A two-part series on transnational education (TNE), platform economics, and the governance gap opening up between them.

Something structural is happening in global higher education, and it is happening fastest in India.

The National Education Policy 2020 opened India’s campuses to foreign universities for the first time. The UGC followed with a regulatory framework. And into the space between regulatory ambition and operational reality stepped a new kind of actor: not a university, not a regulator, but a platform – a private infrastructure operator capable of doing what most universities cannot do alone in a new market.

Eruditus is the clearest example of this actor. In January 2026, it announced partnerships with seven globally recognised universities to establish campuses across Mumbai, Bengaluru, and Gurugram. The announcement was covered as an education story. It is also – and perhaps more consequentially – a platform economics story.

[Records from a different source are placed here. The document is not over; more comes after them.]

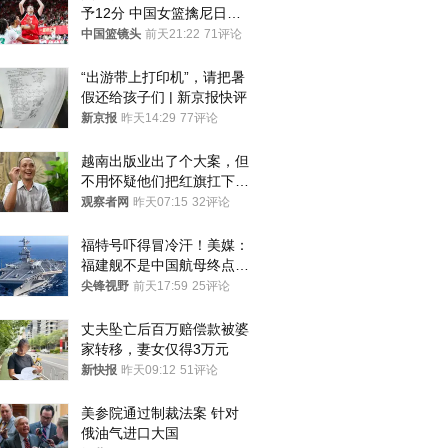
予12分 中国女篮擒尼日利
亚
中国篮镜头
前天21:22
71评论
“出游带上打印机”，请把暑
假还给孩子们 | 新京报快评
新京报
昨天14:29
77评论
越南出版业出了个大案，但
不用怀疑他们把红旗扛下去
的决心
观察者网
昨天07:15
32评论
福特号吓得冒冷汗！美媒：
福建舰不是中国航母终点，
而是新起点！
尖锋视野
前天17:59
25评论
丈夫坠亡后百万赔偿款被婆
家转移，妻女仅得3万元
新快报
昨天09:12
51评论
美参院通过制裁法案 针对
俄油气进口大国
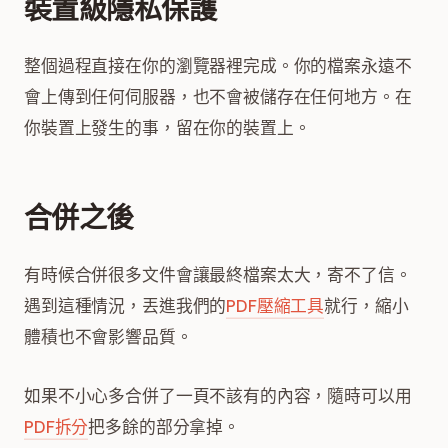
裝置級隱私保護
整個過程直接在你的瀏覽器裡完成。你的檔案永遠不
會上傳到任何伺服器，也不會被儲存在任何地方。在
你裝置上發生的事，留在你的裝置上。
合併之後
有時候合併很多文件會讓最終檔案太大，寄不了信。
遇到這種情況，丟進我們的
PDF壓縮工具
就行，縮小
體積也不會影響品質。
如果不小心多合併了一頁不該有的內容，隨時可以用
PDF拆分
把多餘的部分拿掉。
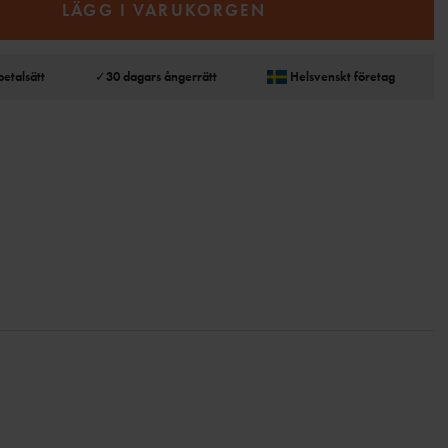
LÄGG I VARUKORGEN
betalsätt
✓
30 dagars ångerrätt
Helsvenskt företag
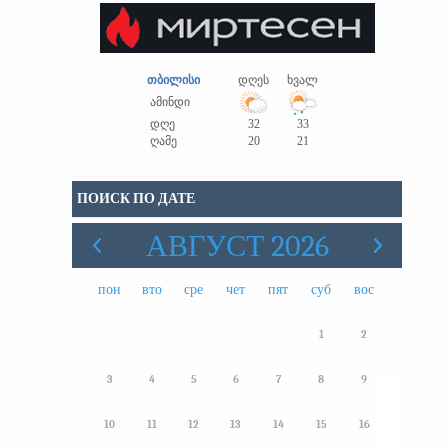
თბილისი
დღეს
ხვალ
ამინდი
დღე
32
33
ღამე
20
21
ПОИСК ПО ДАТЕ
АВГУСТ 2026
пон
вто
сре
чет
пят
суб
вос
1
2
3
4
5
6
7
8
9
10
11
12
13
14
15
16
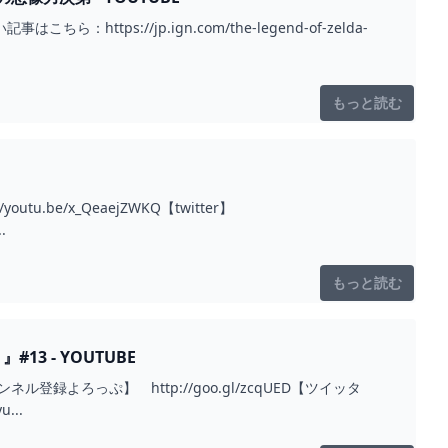
ps://jp.ign.com/the-legend-of-zelda-
もっと読む
tu.be/x_QeaejZWKQ【twitter】
.
もっと読む
3 - YOUTUBE
よろっぷ】 http://goo.gl/zcqUED【ツイッタ
...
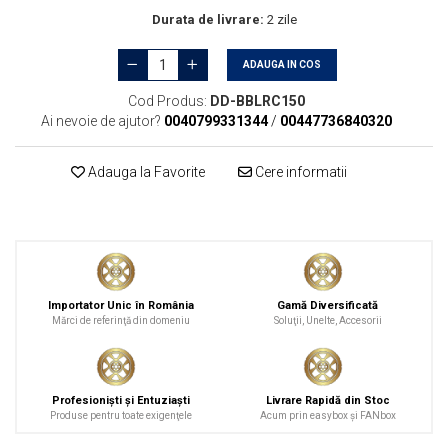
Durata de livrare:
2 zile
ADAUGA IN COS
Cod Produs:
DD-BBLRC150
Ai nevoie de ajutor?
0040799331344
/
00447736840320
Adauga la Favorite
Cere informatii
Importator Unic în România
Gamă Diversificată
Mărci de referinţă din domeniu
Soluţii, Unelte, Accesorii
Profesionişti şi Entuziaşti
Livrare Rapidă din Stoc
Produse pentru toate exigenţele
Acum prin easybox şi FANbox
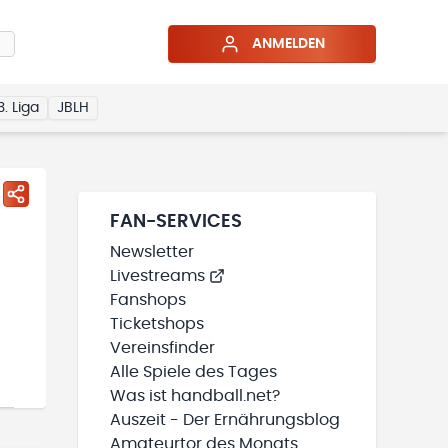
ANMELDEN
3. Liga
JBLH
FAN-SERVICES
Newsletter
Livestreams
Fanshops
Ticketshops
Vereinsfinder
Alle Spiele des Tages
Was ist handball.net?
Auszeit - Der Ernährungsblog
Amateurtor des Monats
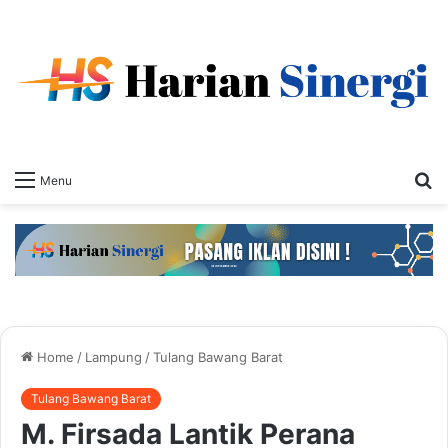
S
Menu
fo
Home
/
Lampung
/
Tulang Bawang Barat
Tulang Bawang Barat
M. Firsada Lantik Perana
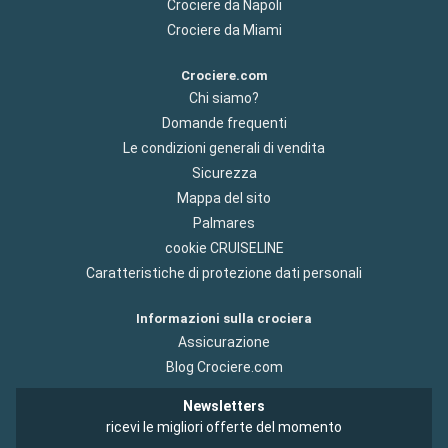
Crociere da Napoli
Crociere da Miami
Crociere.com
Chi siamo?
Domande frequenti
Le condizioni generali di vendita
Sicurezza
Mappa del sito
Palmares
cookie CRUISELINE
Caratteristiche di protezione dati personali
Informazioni sulla crociera
Assicurazione
Blog Crociere.com
Newsletters
ricevi le migliori offerte del momento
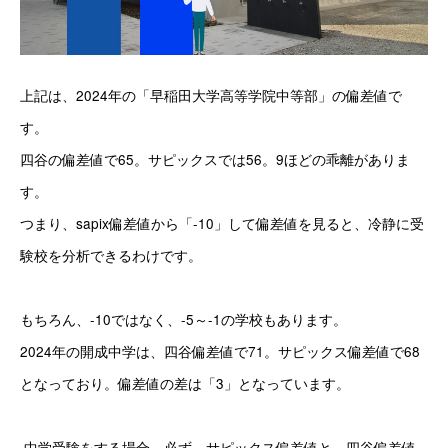
上記は、2024年の「早稲田大学高等学院中等部」の偏差値で
す。
四谷の偏差値で65。サピックスでは56。9ほどの乖離がありま
す。
つまり、sapix偏差値から「-10」して偏差値を見ると、冷静に受
験校を分析できるわけです。
もちろん、-10ではなく、-5～-1の学校もあります。
2024年の開成中学は、四谷偏差値で71。サピックス偏差値で68
となっており。偏差値の差は「3」となっています。
 中学受験をする場合、必ず、サピックス偏差値と、四谷偏差値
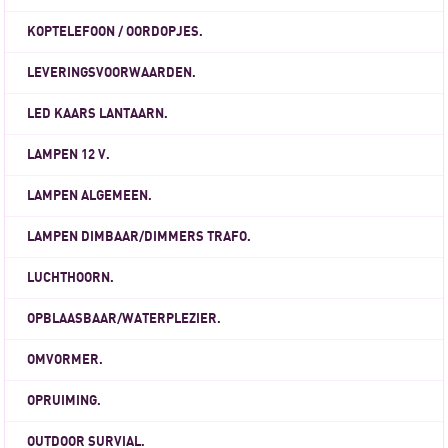
KOPTELEFOON / OORDOPJES.
LEVERINGSVOORWAARDEN.
LED KAARS LANTAARN.
LAMPEN 12 V.
LAMPEN ALGEMEEN.
LAMPEN DIMBAAR/DIMMERS TRAFO.
LUCHTHOORN.
OPBLAASBAAR/WATERPLEZIER.
OMVORMER.
OPRUIMING.
OUTDOOR SURVIAL.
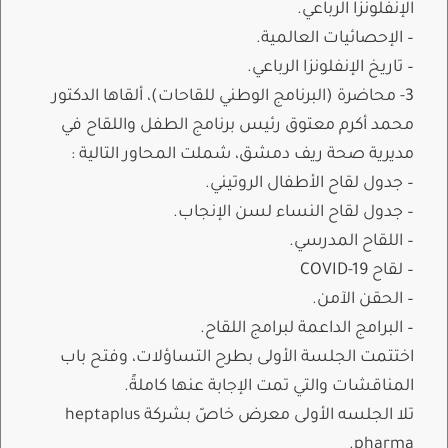
الإنفلونزا الرباعي.
– الإحصائيات العالمية.
– تاريخ الإنفلونزا الرباعي.
3- محاضرة (البرنامج الوطني للقاحات)، ألقاها الدكتور
محمد أكرم معتوق رئيس برنامج الطفل واللقاح في
مديرية صحة ريف دمشق، شملت المحاور التالية :
– جدول لقاح الأطفال الروتيني.
– جدول لقاح النساء لسن الإنجاب.
– اللقاح المدرسي.
– لقاح COVID-19
– الحقن الآمن.
– البرامج الداعمة لبرامج اللقاح.
اختتمت الجلسة الأولى بطرح التساؤلات، وفتح باب
المناقشات والتي تمت الإجابة عنها كاملةً.
تلا الجلسه الأولى معرض خاصّ بشركة heptaplus
pharma.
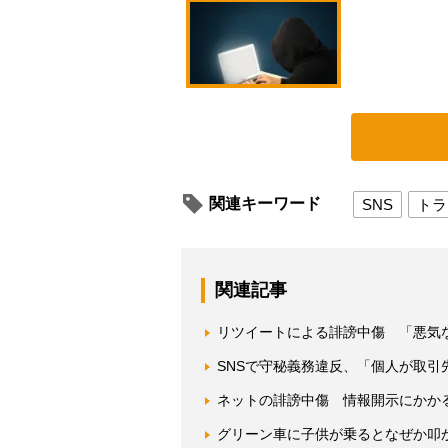
関連キーワード
SNS
トラ
関連記事
リツイートによる誹謗中傷 「悪気
SNSで守秘義務違反、「個人が取引
ネットの誹謗中傷 情報開示にかかる
グリーン車に子供が乗るとなぜか叩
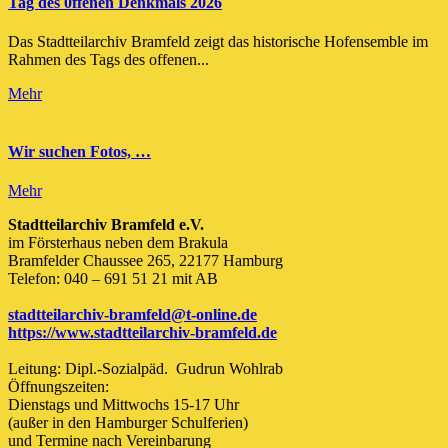
Tag des 0ffenen Denkmals 2026
Das Stadtteilarchiv Bramfeld zeigt das historische Hofensemble im
Rahmen des Tags des offenen...
Mehr
Wir suchen Fotos, …
Mehr
Stadtteilarchiv Bramfeld e.V.
im Försterhaus neben dem Brakula
Bramfelder Chaussee 265, 22177 Hamburg
Telefon: 040 – 691 51 21 mit AB
stadtteilarchiv-bramfeld@t-online.de
https://www.stadtteilarchiv-bramfeld.de
Leitung: Dipl.-Sozialpäd. Gudrun Wohlrab
Öffnungszeiten:
Dienstags und Mittwochs 15-17 Uhr
(außer in den Hamburger Schulferien)
und Termine nach Vereinbarung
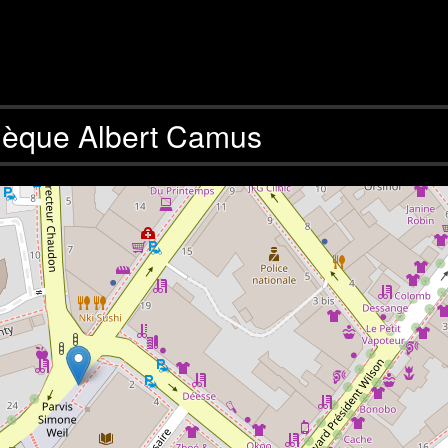
hèque Albert Camus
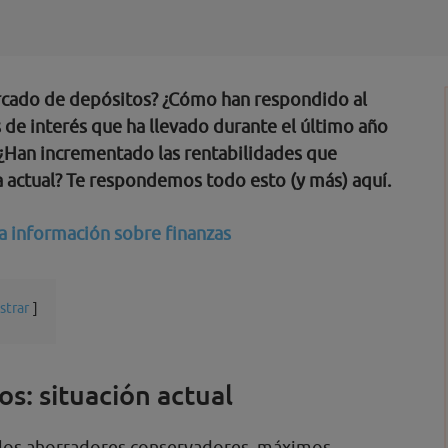
mercado de depósitos? ¿Cómo han respondido al
 de interés que ha llevado durante el último año
¿Han incrementado las rentabilidades que
a actual? Te respondemos todo esto (y más) aquí.
a información sobre finanzas
strar
s: situación actual
los ahorradores conservadores, máximos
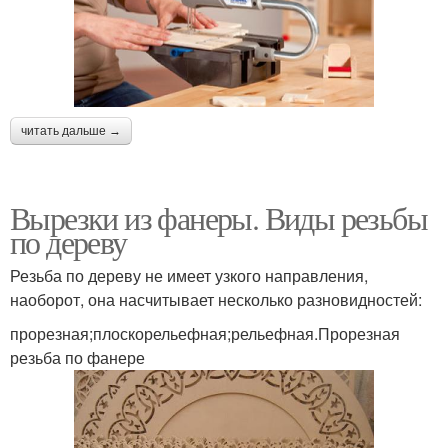
читать дальше →
Вырезки из фанеры. Виды резьбы
по дереву
Резьба по дереву не имеет узкого направления,
наоборот, она насчитывает несколько разновидностей:
прорезная;плоскорельефная;рельефная.Прорезная
резьба по фанере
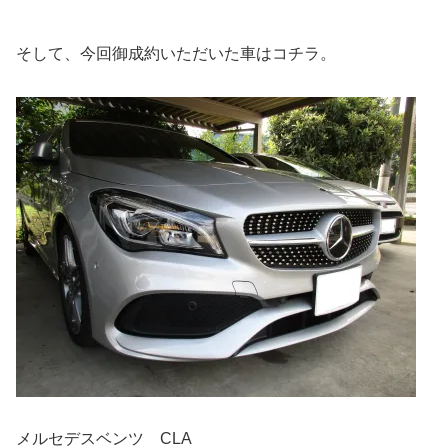
そして、今回御成約いただいた車はコチラ。
メルセデスベンツ CLA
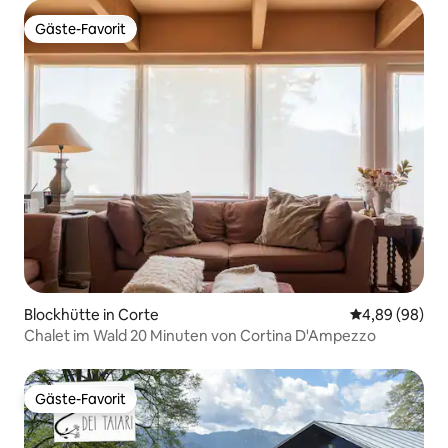
Gäste-Favorit
Gäste-Favorit
Blockhütte in Corte
Durchschnittl
4,89 (98)
Chalet im Wald 20 Minuten von Cortina D'Ampezzo
Gäste-Favorit
Gäste-Favorit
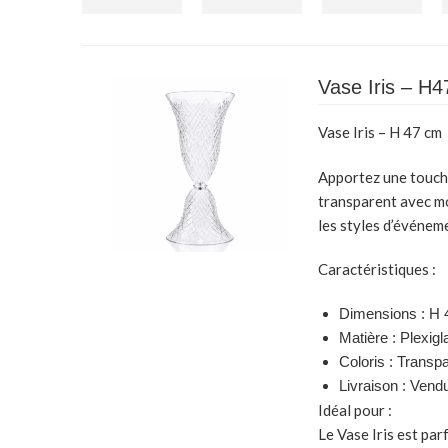
Vase Iris – H
Vase Iris – H 47 cm
Apportez une touche
transparent avec mo
les styles d’événem
Caractéristiques :
Dimensions :
H 
Matière :
Plexigl
Coloris :
Transpa
Livraison :
Vendu
Idéal pour :
Le Vase Iris est par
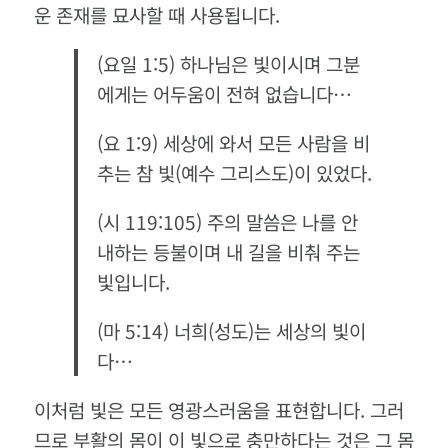
운 존재를 묘사할 때 사용됩니다.
(요일 1:5) 하나님은 빛이시며 그분
에게는 어두움이 전혀 없습니다…
(요 1:9) 세상에 와서 모든 사람을 비
추는 참 빛(예수 그리스도)이 있었다.
(시 119:105) 주의 말씀은 나를 안
내하는 등불이며 내 길을 비춰 주는
빛입니다.
(마 5:14) 너희(성도)는 세상의 빛이
다…
이처럼 빛은 모든 영광스러움을 표현합니다. 그러
므로 부활의 몸이 이 빛으로 충만하다는 것은 그 몸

This series examines both dimensions.

Part One: When the Infrastructure Becomes the Institution

The structural argument – told through the lens of platform evolution. How distribution platforms across industries have quietly become more powerful than the content producers they once served, and why higher education is arriving at the same inflection point. Accessible to anyone working in or around international higher education.

Part Two: The Indispensable Intermediary

The analytical argument – told through regulatory architecture, platform rent economics, and the governance gap that current FHEI regulations were not designed to see. Written for a policy-facing readership: UGC watchers, HE strategy teams, government advisors, and university leaders with contractual decisions to make.

They are designed to be read in sequence. Part One builds the conceptual scaffold. Part Two fills it with evidence and mechanism. A reader who finds Part One interesting will want Part Two. A reader who encounters Part Two cold may find it earns its conclusions rather than simply asserting them.

The argument across both pieces is not against platforms. It is for eyes-open engagement with what platforms structurally become – and for the regulatory vocabulary that India’s higher education system will need to govern what has already arrived.